Company wants to automate the loan eligibility process (real time) based on customer detail provided while filling online application form. These details are Gender, Marital Status, Education, Number of Dependents, Income, Loan Amount, Credit History and others. To automate this process, they have given a problem to identify the customers, those are eligible for loan amount so that they can specifically target these customers. Here they have provided a partial data set.
- loan_acceptance_data.csv (dataset)
- Loan_Acceptance.ipynb (notebook file with EDA, model building)
- loan.py (python file for model building)
- loan_approval.pkl (pickle file consisting the model)
- app.py (python file for model deployment)
- requirements.txt (necessary libraries)
- templates/index.html (html file for frontend)
- Open the project in an editor
- Using the command install all libraries -> "pip install -r requirements.txt"
- Uncomment the code in app.py -> app.run(debug=True)
- Comment the code in app.py -> app.run(host="0.0.0.0")
- Run the app.py file
We tried to perform model building using K Nearest Neighbors, Decision Tree, Logistic Regression, Gradient Boosting. Also we tried to find out the best result by hyper parameter tuning. We got the best Recall and F1 score when we applied Gradient Boosting with GridSearchCV (recall = 0.53, f1-score = 0.60). So we went ahead with this algorithm for model building.

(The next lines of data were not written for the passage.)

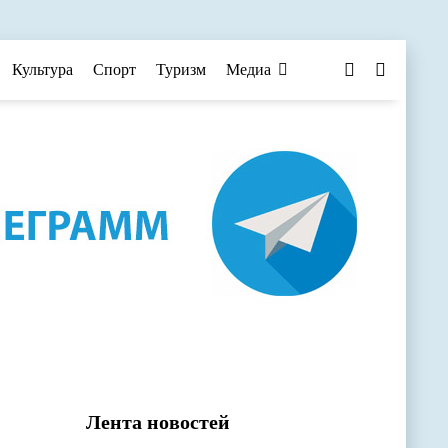
Культура
Спорт
Туризм
Медиа
Лента новостей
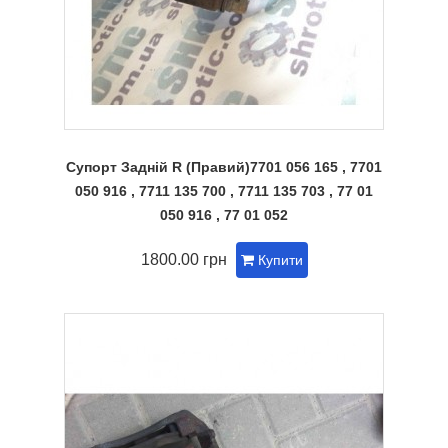
Супорт Задній R (Правий)7701 056 165 , 7701
050 916 , 7711 135 700 , 7711 135 703 , 77 01
050 916 , 77 01 052
1800.00 грн
Купити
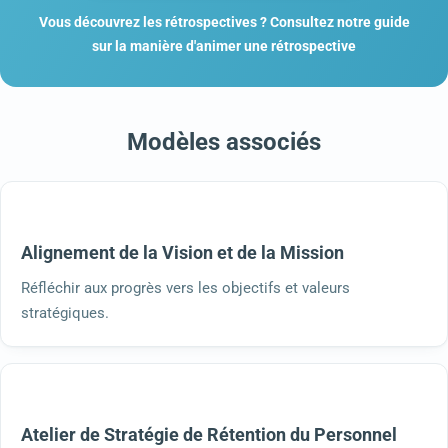
Vous découvrez les rétrospectives ? Consultez notre guide
sur la manière d'animer une rétrospective
Modèles associés
Alignement de la Vision et de la Mission
Réfléchir aux progrès vers les objectifs et valeurs
stratégiques.
Atelier de Stratégie de Rétention du Personnel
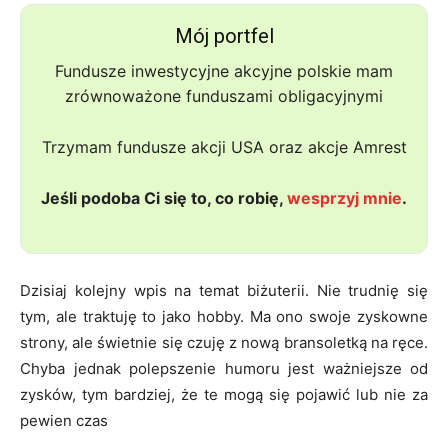
Mój portfel
Fundusze inwestycyjne akcyjne polskie mam
zrównoważone funduszami obligacyjnymi
Trzymam fundusze akcji USA oraz akcje Amrest
Jeśli podoba Ci się to, co robię,
wesprzyj mnie
.
Dzisiaj kolejny wpis na temat biżuterii. Nie trudnię się
tym, ale traktuję to jako hobby. Ma ono swoje zyskowne
strony, ale świetnie się czuję z nową bransoletką na ręce.
Chyba jednak polepszenie humoru jest ważniejsze od
zysków, tym bardziej, że te mogą się pojawić lub nie za
pewien czas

- Create an instance, generate PEM file.
- Push code to AWS server using FileZilla.
- Add source 0.0.0.0/0 with port 5000 in EC2.
- Connect to server using Powershell and run app.py file.

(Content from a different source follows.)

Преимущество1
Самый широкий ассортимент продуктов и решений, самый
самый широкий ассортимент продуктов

- Run the link on browser (http://ec2-3-142-219-86.us-east-2.compute.amazonaws.com:5000/) to work on the model.
- Understanding Data
- Data Cleaning
- Exploratory Analysis
- Feature Engineering
- Encoding
- Feature Selection & Scaling
- Model Building
- Use of PyCaret
- UI Building
- Deployment
UI was built and we will have to put in details of the customer whose loan eligibility we would like to predict.